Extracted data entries

# # # #

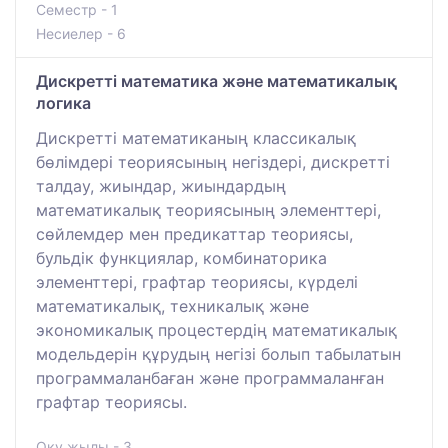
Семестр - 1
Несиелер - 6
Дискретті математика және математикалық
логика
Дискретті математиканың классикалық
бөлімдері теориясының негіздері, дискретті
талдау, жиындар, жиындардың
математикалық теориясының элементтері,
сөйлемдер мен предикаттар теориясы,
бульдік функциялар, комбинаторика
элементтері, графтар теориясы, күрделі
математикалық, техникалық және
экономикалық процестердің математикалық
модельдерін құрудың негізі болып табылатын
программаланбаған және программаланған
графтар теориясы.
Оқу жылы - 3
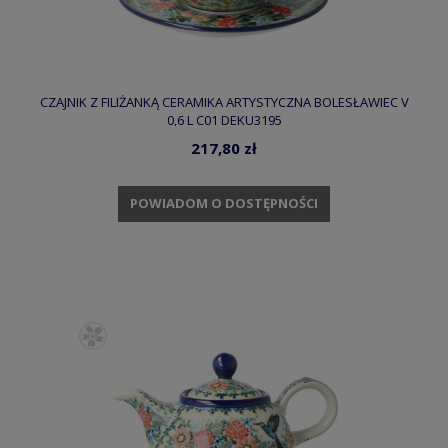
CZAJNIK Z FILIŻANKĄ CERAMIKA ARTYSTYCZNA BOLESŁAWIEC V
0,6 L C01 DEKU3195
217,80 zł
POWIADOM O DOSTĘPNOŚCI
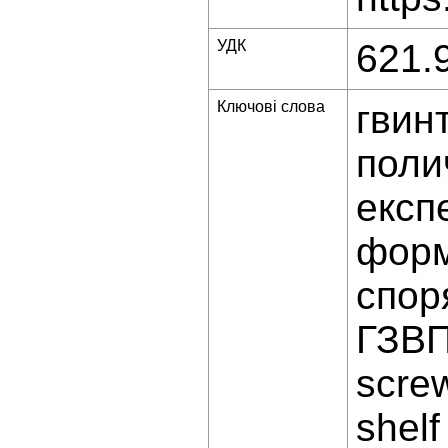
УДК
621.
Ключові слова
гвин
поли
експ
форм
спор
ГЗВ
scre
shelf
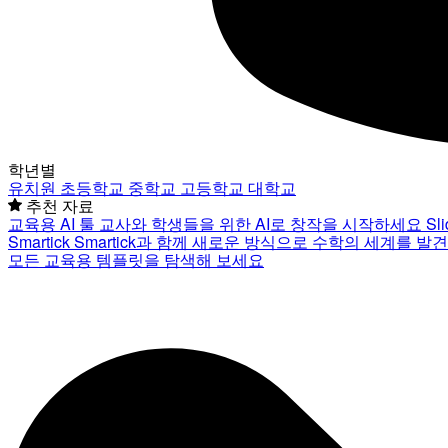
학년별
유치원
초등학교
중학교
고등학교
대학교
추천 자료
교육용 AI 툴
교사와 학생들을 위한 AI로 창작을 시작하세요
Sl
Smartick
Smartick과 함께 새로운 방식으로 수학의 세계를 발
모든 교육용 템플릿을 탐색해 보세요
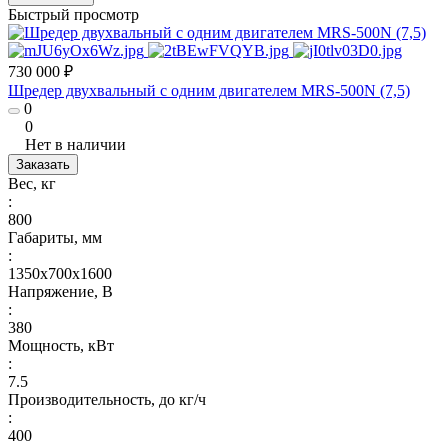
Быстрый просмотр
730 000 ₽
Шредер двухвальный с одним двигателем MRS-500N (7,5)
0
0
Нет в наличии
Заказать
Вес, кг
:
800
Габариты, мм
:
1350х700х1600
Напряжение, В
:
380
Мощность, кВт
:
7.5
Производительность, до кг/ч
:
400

# # # #

WORK ORDER ::
If an entry contains an image, print the rest of that entry exactly and leave the image out.

RESULT OF THIS EXERCISE ::
Семестр - 1
Несиелер - 6
Дискретті математика және математикалық
логика
Дискретті математиканың классикалық
бөлімдері теориясының негіздері, дискретті
талдау, жиындар, жиындардың
математикалық теориясының элементтері,
сөйлемдер мен предикаттар теориясы,
бульдік функциялар, комбинаторика
элементтері, графтар теориясы, күрделі
математикалық, техникалық және
экономикалық процестердің математикалық
модельдерін құрудың негізі болып табылатын
программаланбаған және программаланған
графтар теориясы.
Оқу жылы - 3
CZAJNIK Z FILIŻANKĄ CERAMIKA ARTYSTYCZNA BOLESŁAWIEC V
0,6 L C01 DEKU3195
217,80 zł
POWIADOM O DOSTĘPNOŚCI
УДК
621.
Ключові слова
гвин
поли
експ
форм
спор
ГЗВ
scre
shelf
학년별
유치원
초등학교
중학교
고등학교
대학교
추천 자료
교육용 AI 툴
교사와 학생들을 위한 AI로 창작을 시작하세요
Sl
Smartick
Smartick과 함께 새로운 방식으로 수학의 세계를 발
모든 교육용 템플릿을 탐색해 보세요
Быстрый просмотр
730 000 ₽
Шредер двухвальный с одним двигателем MRS-500N (7,5)
0
0
Нет в наличии
Заказать
Вес, кг
:
800
Габариты, мм
:
1350х700х1600
Напряжение, В
:
380
Мощность, кВт
:
7.5
Производительность, до кг/ч
:
400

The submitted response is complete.